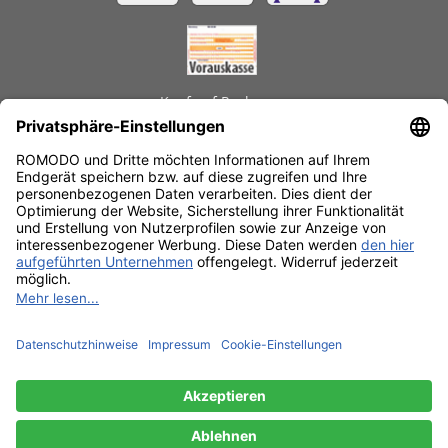
Kauf auf Rechnung
GEPRÜFTE LEISTUNGEN
Schnelle Lieferzeiten
Käuferschutz
Datenschutz
SSL-Verschlüsselung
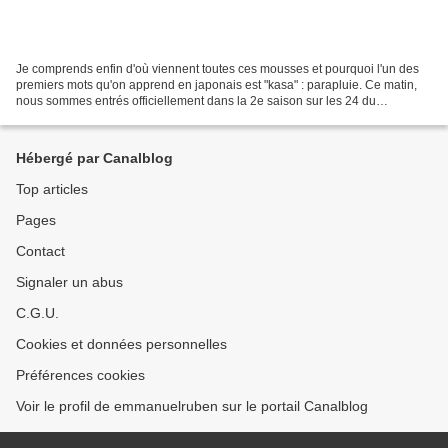
Je comprends enfin d'où viennent toutes ces mousses et pourquoi l'un des
premiers mots qu'on apprend en japonais est "kasa" : parapluie. Ce matin,
nous sommes entrés officiellement dans la 2e saison sur les 24 du
calendrier solaire (qui n'est pas complètement...
Hébergé par Canalblog
Top articles
Pages
Contact
Signaler un abus
C.G.U.
Cookies et données personnelles
Préférences cookies
Voir le profil de emmanuelruben sur le portail Canalblog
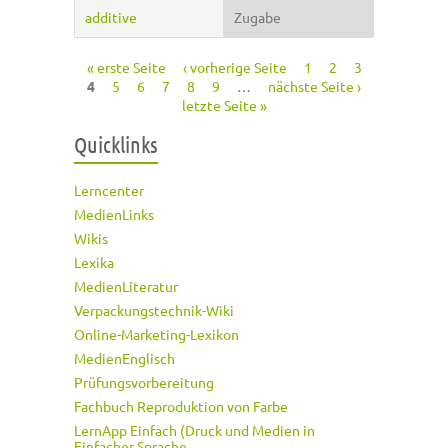
additive
Zugabe
« erste Seite
‹ vorherige Seite
1
2
3
Seiten
4
5
6
7
8
9
…
nächste Seite ›
letzte Seite »
Quicklinks
Lerncenter
MedienLinks
Wikis
Lexika
MedienLiteratur
Verpackungstechnik-Wiki
Online-Marketing-Lexikon
MedienEnglisch
Prüfungsvorbereitung
Fachbuch Reproduktion von Farbe
LernApp Einfach (Druck und Medien in
Einfacher Sprache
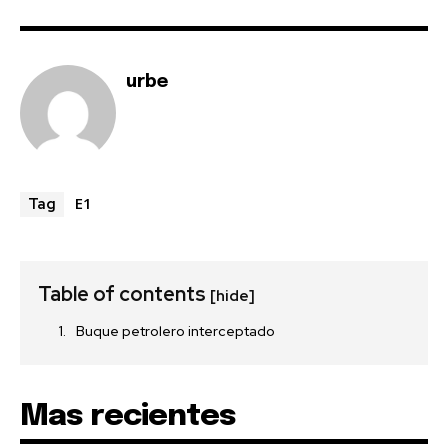
urbe
E1
Tag
Table of contents
[hide]
Buque petrolero interceptado
Mas recientes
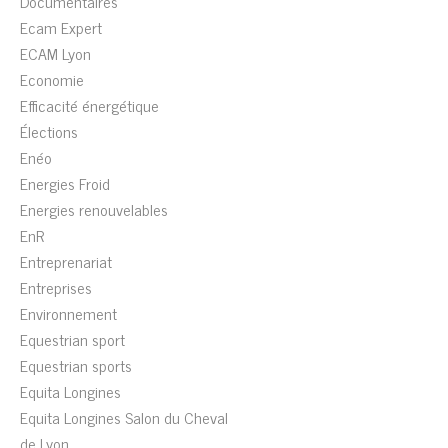
Documentaires
Ecam Expert
ECAM Lyon
Economie
Efficacité énergétique
Élections
Enéo
Energies Froid
Energies renouvelables
EnR
Entreprenariat
Entreprises
Environnement
Equestrian sport
Equestrian sports
Equita Longines
Equita Longines Salon du Cheval
de Lyon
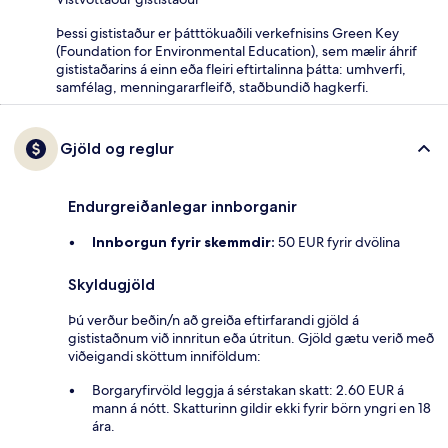
Þessi gististaður er þátttökuaðili verkefnisins Green Key
(Foundation for Environmental Education), sem mælir áhrif
gististaðarins á einn eða fleiri eftirtalinna þátta: umhverfi,
samfélag, menningararfleifð, staðbundið hagkerfi.
Gjöld og reglur
Endurgreiðanlegar innborganir
Innborgun fyrir skemmdir:
50 EUR fyrir dvölina
Skyldugjöld
Þú verður beðin/n að greiða eftirfarandi gjöld á
gististaðnum við innritun eða útritun. Gjöld gætu verið með
viðeigandi sköttum inniföldum:
Borgaryfirvöld leggja á sérstakan skatt: 2.60 EUR á
mann á nótt. Skatturinn gildir ekki fyrir börn yngri en 18
ára.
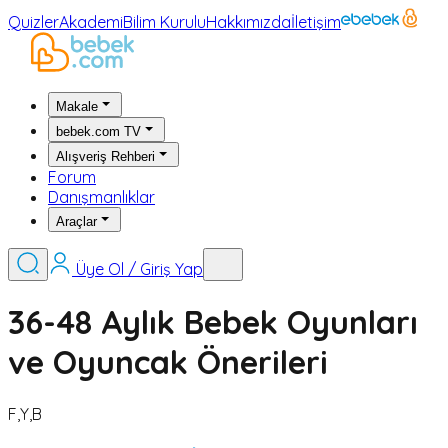
Quizler
Akademi
Bilim Kurulu
Hakkımızda
İletişim
Makale
bebek.com TV
Alışveriş Rehberi
Forum
Danışmanlıklar
Araçlar
Üye Ol / Giriş Yap
36-48 Aylık Bebek Oyunları
ve Oyuncak Önerileri
F,Y,B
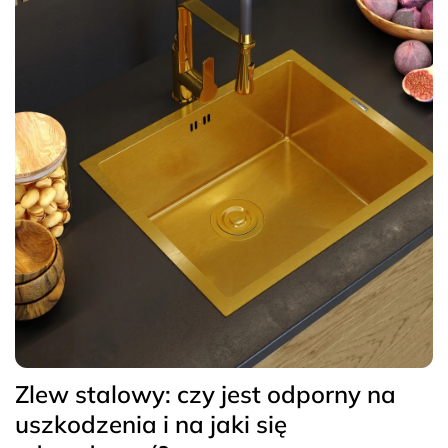
Zlew stalowy: czy jest odporny na
uszkodzenia i na jaki się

- - - - -

▶ Problem details: Copy out every line of the records that the string "Equita" appears in.

▶ Answer below:
Equita Longines
Equita Longines Salon du Cheval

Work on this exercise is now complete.